Goal of the exercise: Pictures stay out; everything else in the records gets transcribed exactly.
━━━ Given data ━━━
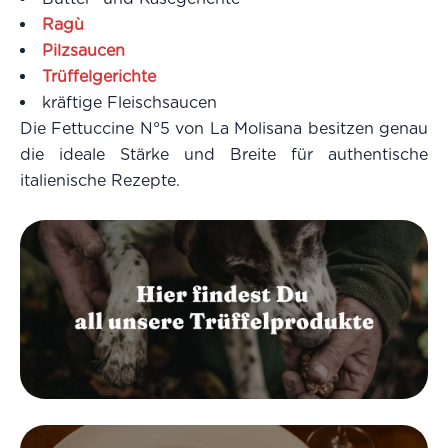
Ragù
Pilzsaucen
Trüffelgerichte
kräftige Fleischsaucen
Die Fettuccine N°5 von La Molisana besitzen genau
die ideale Stärke und Breite für authentische
italienische Rezepte.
━━━
Solved problem:
Ragù
Pilzsaucen
Trüffelgerichte
kräftige Fleischsaucen
Die Fettuccine N°5 von La Molisana besitzen genau
die ideale Stärke und Breite für authentische
italienische Rezepte.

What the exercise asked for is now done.